*Exercise*.
Quote all lines below exactly. Images stay out.

Excerpted records below:

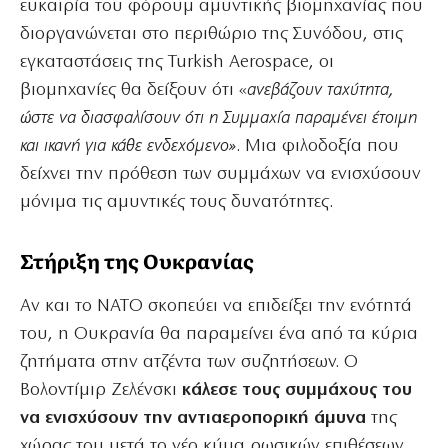
ευκαιρία του φόρουμ αμυντικής βιομηχανίας που
διοργανώνεται στο περιθώριο της Συνόδου, στις
εγκαταστάσεις της Turkish Aerospace, οι
βιομηχανίες θα δείξουν ότι «
ανεβάζουν ταχύτητα,
ώστε να διασφαλίσουν ότι η Συμμαχία παραμένει έτοιμη
και ικανή για κάθε ενδεχόμενο»
. Μια φιλοδοξία που
δείχνει την πρόθεση των συμμάχων να ενισχύσουν
μόνιμα τις αμυντικές τους δυνατότητες.
Στήριξη της Ουκρανίας
Αν και το ΝΑΤΟ σκοπεύει να επιδείξει την ενότητά
του, η Ουκρανία θα παραμείνει ένα από τα κύρια
ζητήματα στην ατζέντα των συζητήσεων. Ο
Βολοντίμιρ Ζελένσκι
κάλεσε τους συμμάχους του
να ενισχύσουν την αντιαεροπορική άμυνα
της
χώρας του μετά το νέο κύμα ρωσικών επιθέσεων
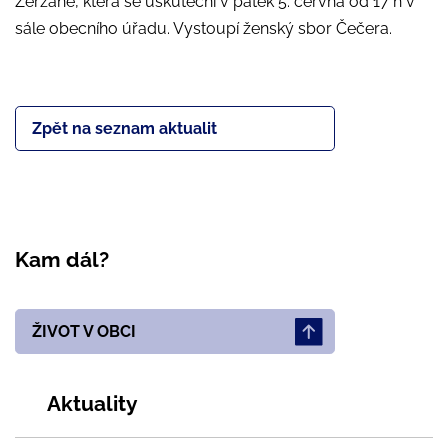
Zeržáně, která se uskuteční v pátek 5. června od 17 h v
sále obecního úřadu. Vystoupí ženský sbor Čečera.
Zpět na seznam aktualit
Kam dál?
ŽIVOT V OBCI
Aktuality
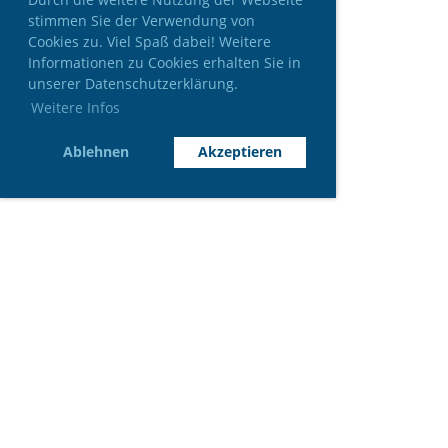
stimmen Sie der Verwendung von
Cookies zu. Viel Spaß dabei! Weitere
Informationen zu Cookies erhalten Sie in
unserer Datenschutzerklärung.
Weitere Infos
Ablehnen
Akzeptieren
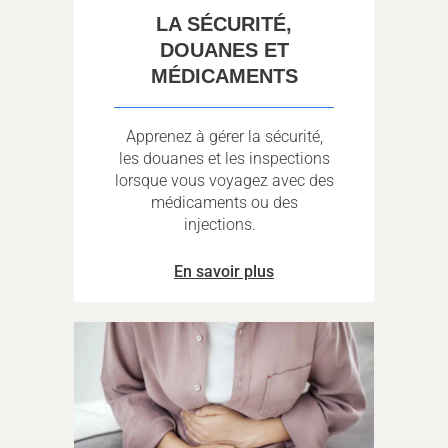
LA SÉCURITÉ,
DOUANES ET
MÉDICAMENTS
Apprenez à gérer la sécurité,
les douanes et les inspections
lorsque vous voyagez avec des
médicaments ou des
injections.
En savoir plus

End of Excerpted records.

*Task solution*.
ευκαιρία του φόρουμ αμυντικής βιομηχανίας που
διοργανώνεται στο περιθώριο της Συνόδου, στις
εγκαταστάσεις της Turkish Aerospace, οι
βιομηχανίες θα δείξουν ότι «
ανεβάζουν ταχύτητα,
ώστε να διασφαλίσουν ότι η Συμμαχία παραμένει έτοιμη
και ικανή για κάθε ενδεχόμενο»
. Μια φιλοδοξία που
δείχνει την πρόθεση των συμμάχων να ενισχύσουν
μόνιμα τις αμυντικές τους δυνατότητες.
Στήριξη της Ουκρανίας
Αν και το ΝΑΤΟ σκοπεύει να επιδείξει την ενότητά
του, η Ουκρανία θα παραμείνει ένα από τα κύρια
ζητήματα στην ατζέντα των συζητήσεων. Ο
Βολοντίμιρ Ζελένσκι
κάλεσε τους συμμάχους του
να ενισχύσουν την αντιαεροπορική άμυνα
της
χώρας του μετά το νέο κύμα ρωσικών επιθέσεων
Zeržáně, která se uskuteční v pátek 5. června od 17 h v
sále obecního úřadu. Vystoupí ženský sbor Čečera.
Zpět na seznam aktualit
Kam dál?
ŽIVOT V OBCI
Aktuality
stimmen Sie der Verwendung von
Cookies zu. Viel Spaß dabei! Weitere
Informationen zu Cookies erhalten Sie in
unserer Datenschutzerklärung.
Weitere Infos
Ablehnen
Akzeptieren
LA SÉCURITÉ,
DOUANES ET
MÉDICAMENTS
Apprenez à gérer la sécurité,
les douanes et les inspections
lorsque vous voyagez avec des
médicaments ou des
injections.
En savoir plus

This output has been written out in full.